Many Afghans "blame the Americans" for the scars of 20 years of war

Wardak Province, Afghanistan — It's been a year since the last U.S. troops were pulled out of Afghanistan after 20 years of war. But while the battles have ended, there are still outbreaks of violence, including a bomb attack outside the Russian Embassy in Kabul on Monday morning.

A spokesman for the Kabul police, Khalid Zardan, said at least one person was killed and 10 more injured in the blast while. Russia's Foreign Ministry, however, said in a statement that two members of the embassy staff at been killed in the attack, which no group immediately claimed responsibility for.

Despite the sporadic attacks — many of them targeting Afghanistan's Taliban rulers — the overall level of violence across the country has dropped since the extremist group retook power a year ago. But that doesn't mean the Afghan people have recovered from the decades of warfare in their country.
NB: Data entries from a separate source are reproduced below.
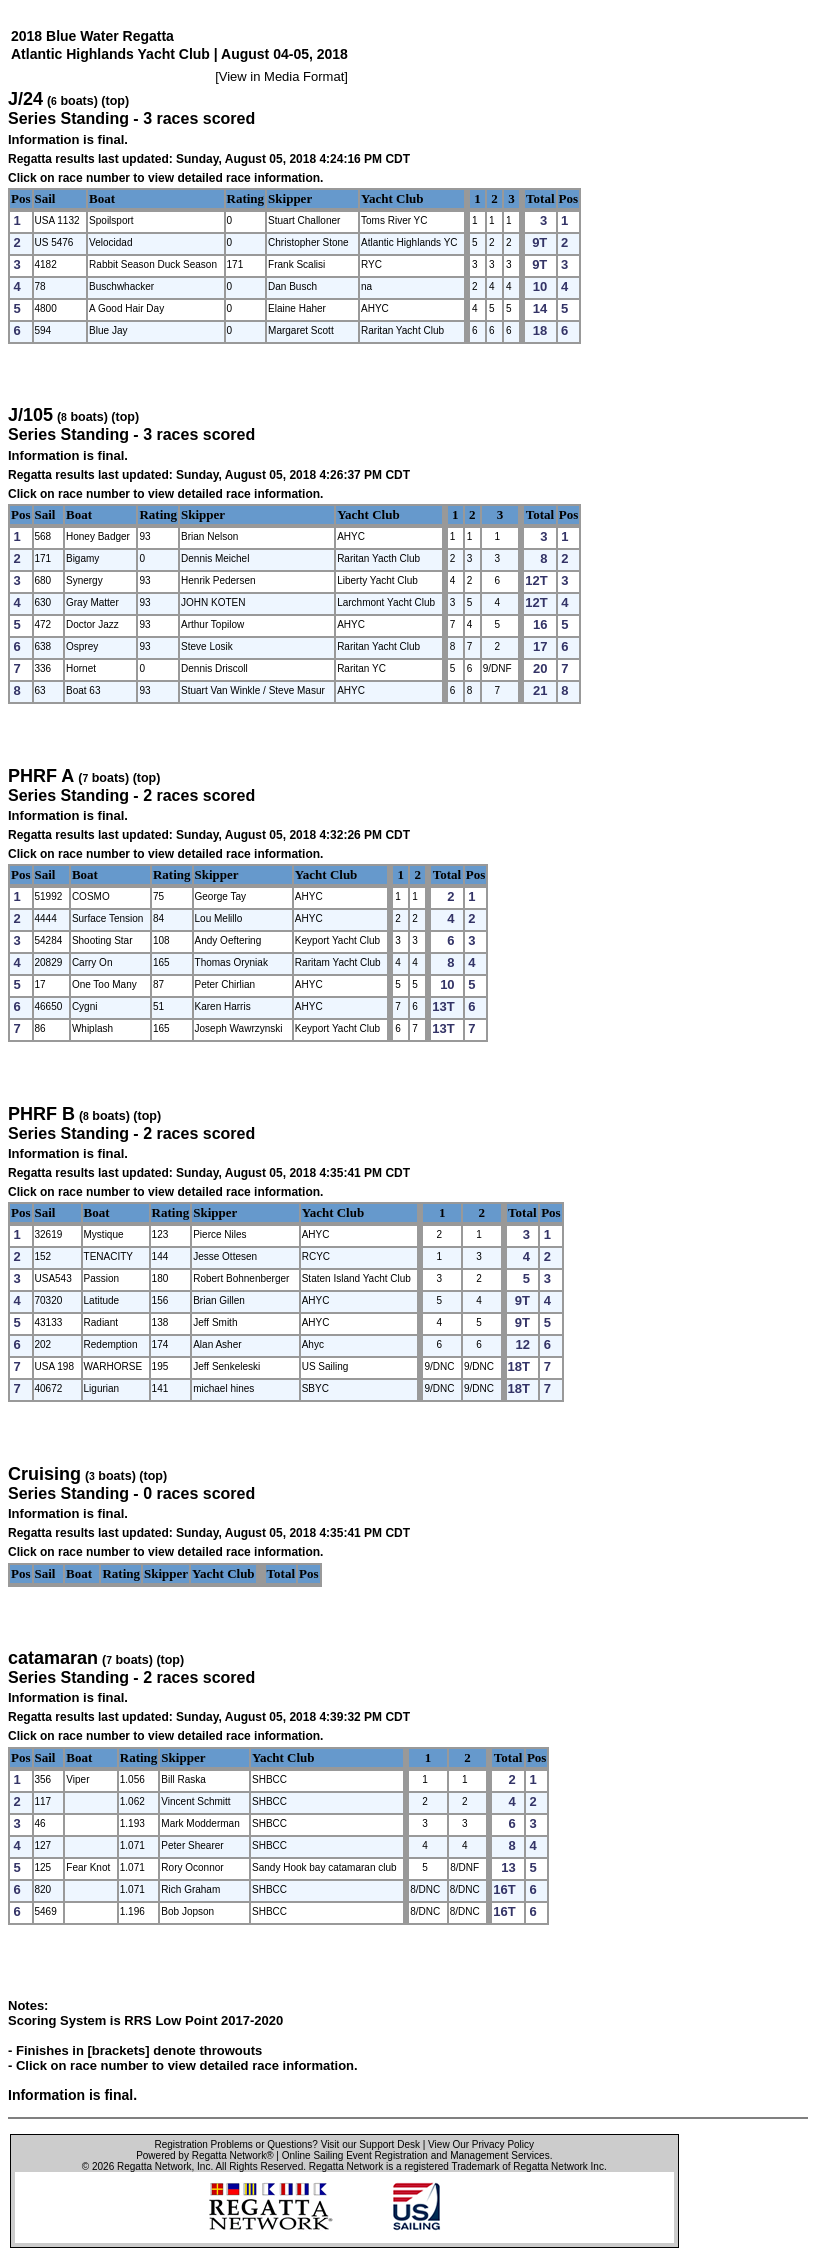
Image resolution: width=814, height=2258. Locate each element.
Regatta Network (154, 2166)
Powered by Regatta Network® (204, 2155)
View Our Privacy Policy (481, 2144)
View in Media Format (281, 76)
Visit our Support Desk (370, 2144)
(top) (115, 101)
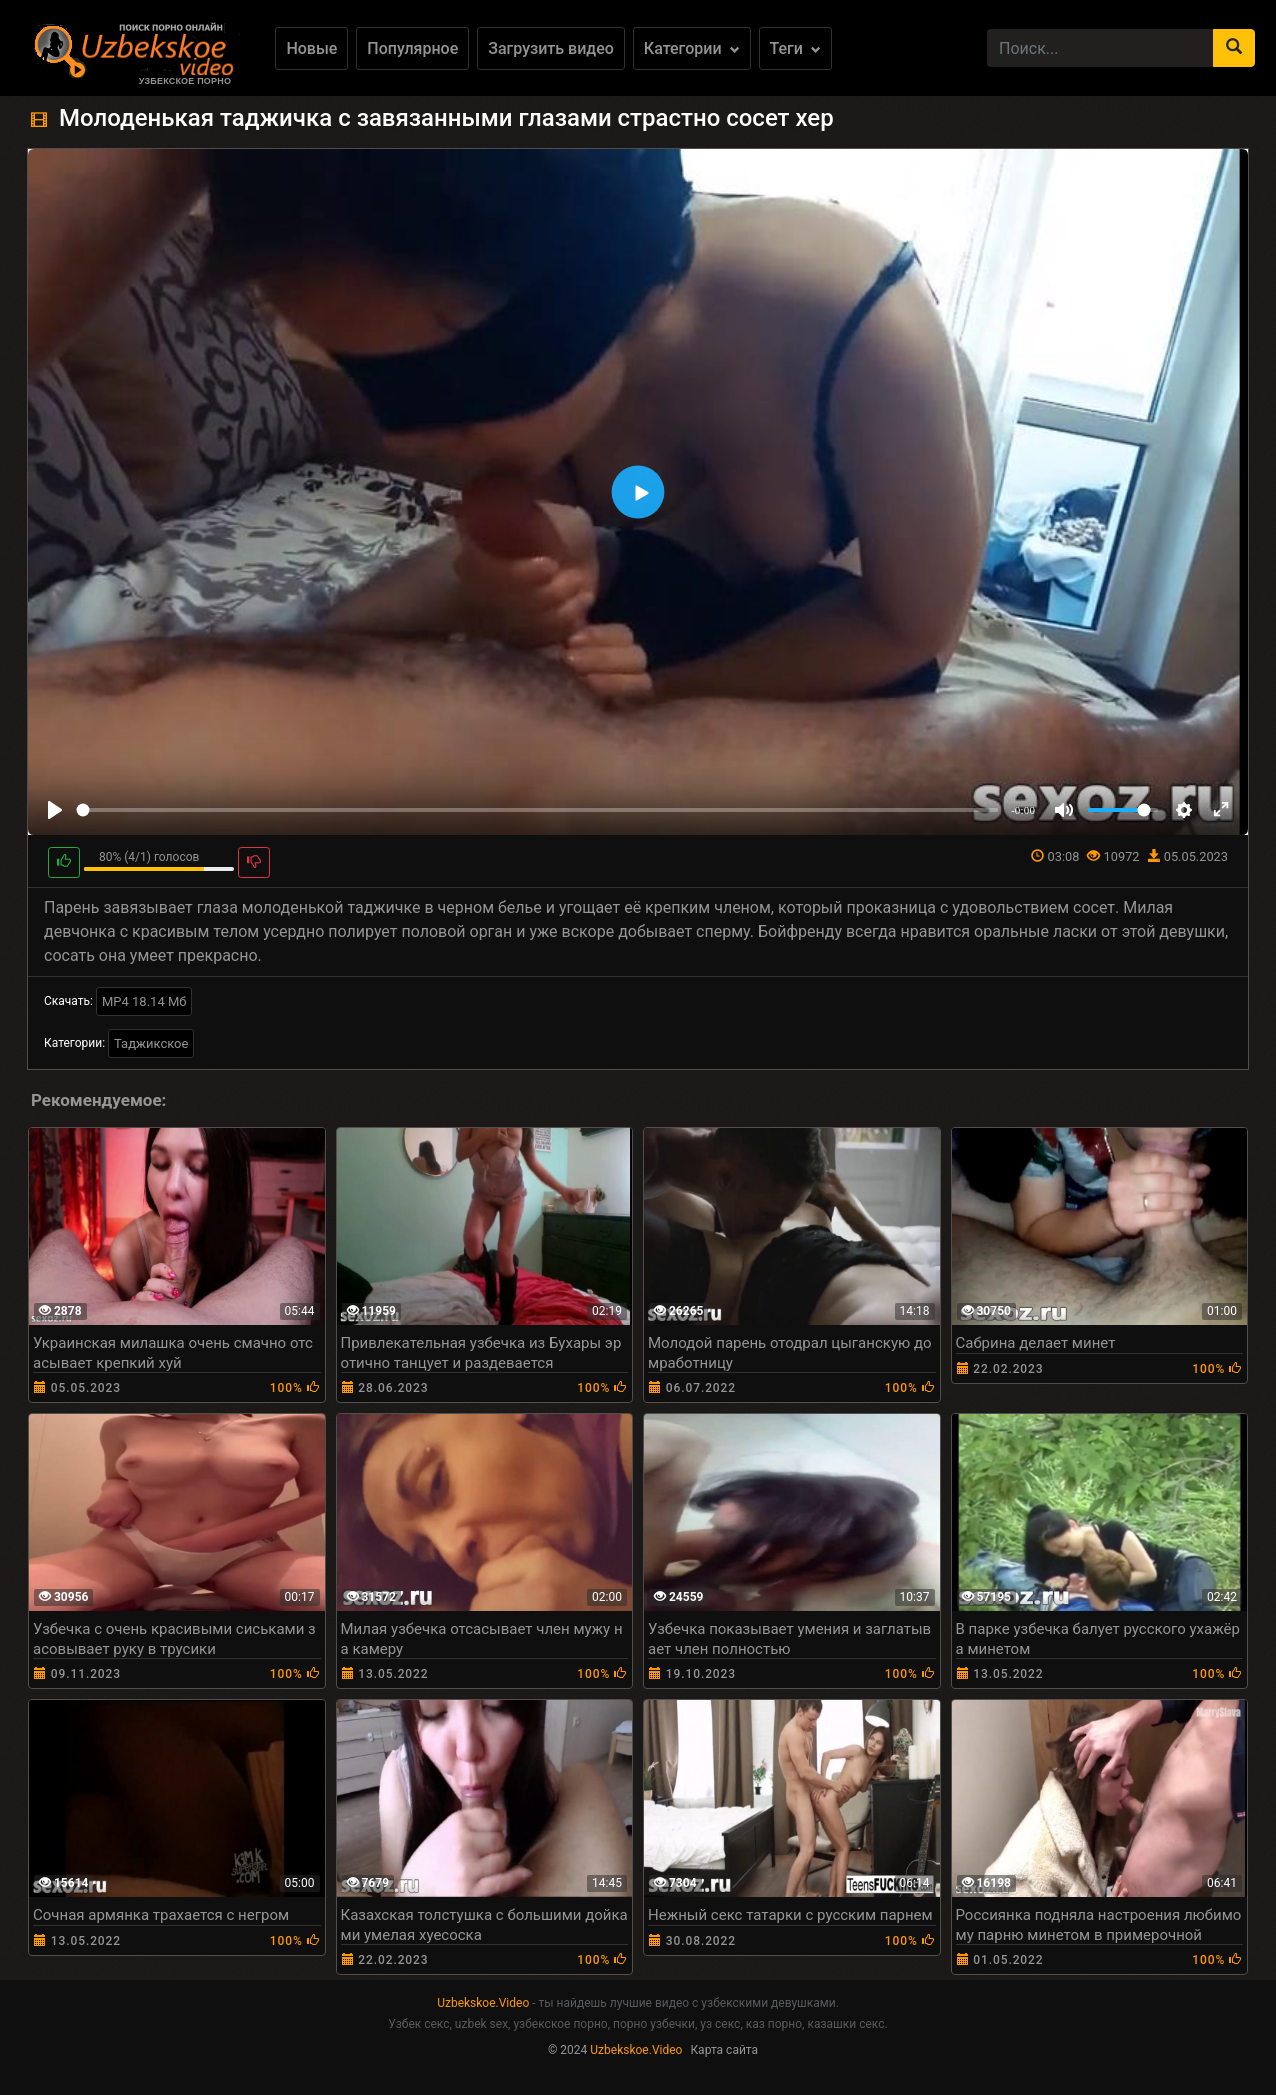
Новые (311, 48)
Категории (692, 48)
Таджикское (151, 1043)
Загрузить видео (551, 48)
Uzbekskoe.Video (483, 2003)
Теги (795, 48)
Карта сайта (724, 2050)
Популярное (412, 48)
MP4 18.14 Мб (144, 1001)
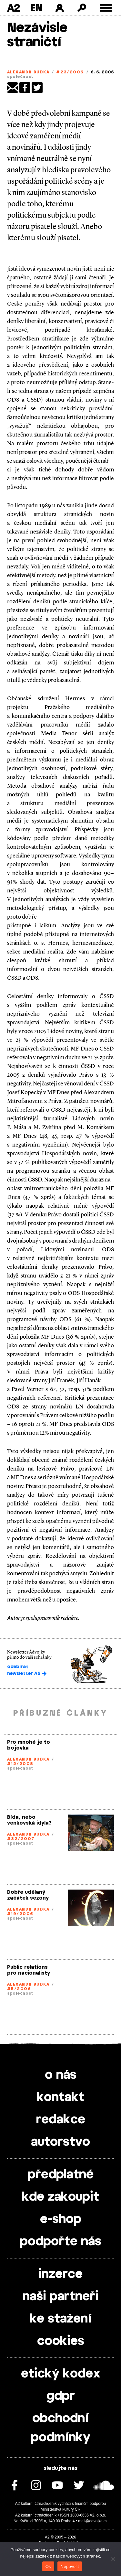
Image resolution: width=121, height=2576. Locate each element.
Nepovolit (70, 2566)
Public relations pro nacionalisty (28, 1970)
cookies (60, 2341)
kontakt (60, 2097)
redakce (60, 2120)
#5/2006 (19, 1989)
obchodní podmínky (60, 2428)
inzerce (60, 2274)
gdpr (60, 2396)
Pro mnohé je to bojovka (28, 1745)
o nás (60, 2075)
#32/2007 (21, 1839)
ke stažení (61, 2319)
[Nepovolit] (113, 2559)
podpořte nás (60, 2241)
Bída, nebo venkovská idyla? (29, 1820)
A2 (13, 8)
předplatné (61, 2175)
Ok (48, 2566)
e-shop (60, 2219)
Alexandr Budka (28, 72)
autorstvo (60, 2142)
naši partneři (60, 2296)
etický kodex (60, 2374)
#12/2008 (20, 1764)
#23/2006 (70, 72)
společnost (20, 76)
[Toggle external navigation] (105, 8)
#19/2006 (20, 1914)
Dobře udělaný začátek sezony (28, 1895)
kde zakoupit (60, 2197)
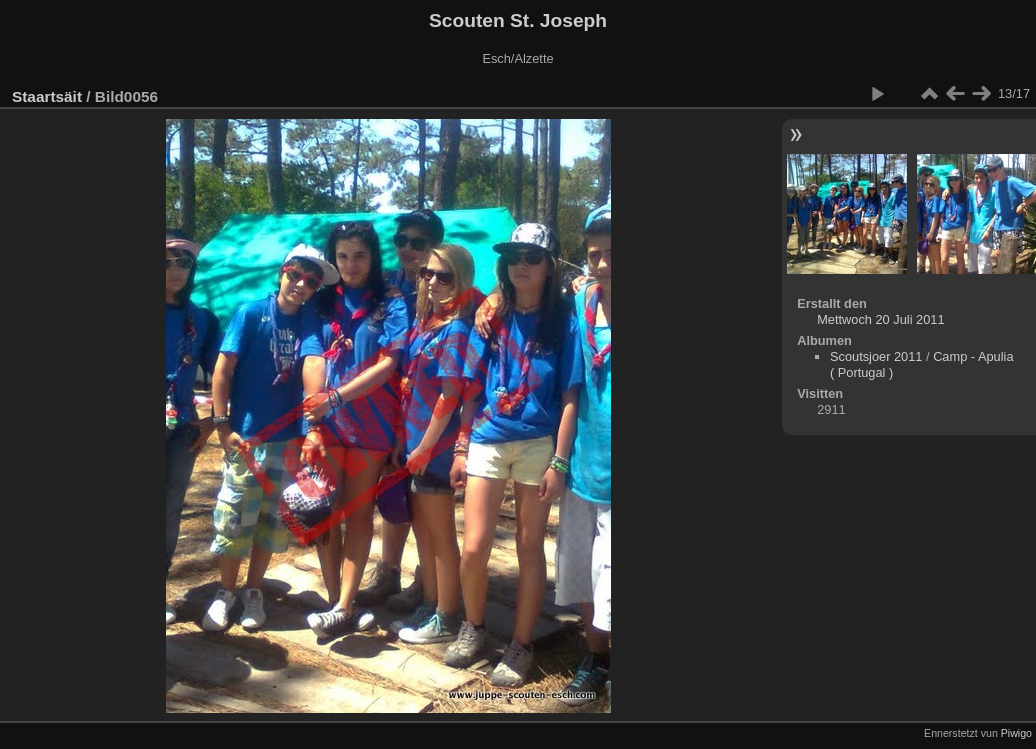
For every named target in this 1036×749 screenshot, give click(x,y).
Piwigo (1016, 733)
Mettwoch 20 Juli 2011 (880, 319)
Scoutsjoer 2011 (876, 356)
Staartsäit (47, 96)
CBS News correspondent Imtiaz Tyab recently returned to Afghanistan and visited a village that was caught in the crossfire during the height of the war, and he met some of the people still struggling to rebuild their lives.

Tyab found the streets of Wardak Province bustling once again. Less than an hour's drive from Kabul, the Taliban stronghold saw little of the progress and freedom that the capital Kabul did during the two decades of America's longest war.

The village of Daagbaghri is just one of many in the region that became trapped in the middle of the war. Today, it looks like a jumble of ancient ruins. But the pain from what happened in the village is still felt by those who once called it home.

It's hard to imagine that only 20 years ago, when the U.S. launched its invasion of Afghanistan to topple the Taliban, that Daagbaghri was a thriving village full of families. It quickly became a front line between the Taliban and U.S. forces. The village was destroyed, and everyone left.

Everyone, that is, but Marshal, the village's only remaining resident. "The fighting was very intense here," he told Tyab. "Bullets hit every house. U.S. tanks would stop on the main road and shoot at our houses." In the bitter battles between the Taliban and U.S. forces, ordinary families were all too often caught in the middle, sometimes accused of supporting the Taliban.

Marshal, the only remaining resident of   Daagbaghri, in Afghanistan's Wardak Province, sits among the ruins of his once-thriving village, August 2022. Daagbaghri became a ghost town when it was caught on the front line in the war between the Taliban and U.S. forces a decade earlier. / Credit: CBS News
Marshal, the only remaining resident of Daagbaghri, in Afghanistan's Wardak Province, sits among the ruins of his once-thriving village, August 2022. Daagbaghri became a ghost town when it was caught on the front line in the war between the Taliban and U.S. forces a decade earlier. / Credit: CBS News

The harsh tactics used by some U.S. forces and their Afghan allies in raids across rural Afghanistan are well documented. The killings, as well as the lack of accountability, drove many people living in these areas to support the Taliban.

Tyab met Minhajuddin, a father who said he was arrested in a night raid by U.S. forces 12 years ago in one of the villages nestled in a valley in Wardak Province. He said three of his sons were shot dead as they slept. CBS News cannot confirm his account, but it has been consistent over the years, and American raids were common in the area.   Tyab asked Minhajuddin what the forces who arrested him asked during his interrogation.

"When the Americans arrested me that night, they asked where the Taliban were," he told CBS News. "I told them I had no connections with them… I asked if they had any proof that I had met the Taliban and they had no answer."

Minhajuddin (left), an Afghan who says he was arrested in a night raid by U.S. forces in 2010 in Afghanistan's Wardak Province, is helped to hold up photos of his three sons whom he says were killed in the raid. / Credit: CBS News
Minhajuddin (left), an Afghan who says he was arrested in a night raid by U.S. forces in 2010 in Afghanistan's Wardak Province, is helped to hold up photos of his three sons whom he says were killed in the raid. / Credit: CBS News

"So, basically, your sons were killed because of a mistake? They came to the wrong house?" asked Tyab.

"When they couldn't prove it they started asking me why I didn't support the government more," he said. "I kept asking, 'how should I cooperate more?'"

Asked who he blames for the death of his sons, Minhajuddin didn't hesitate: "We blame the Americans," he said. "Why did they kill innocent people?" By 2015 the U.S. forces in Afghanistan had left Wardak to the Afghan Army. An abandoned base there now flies the Taliban flag: A remnant of the recent past that still haunts those who call the area home.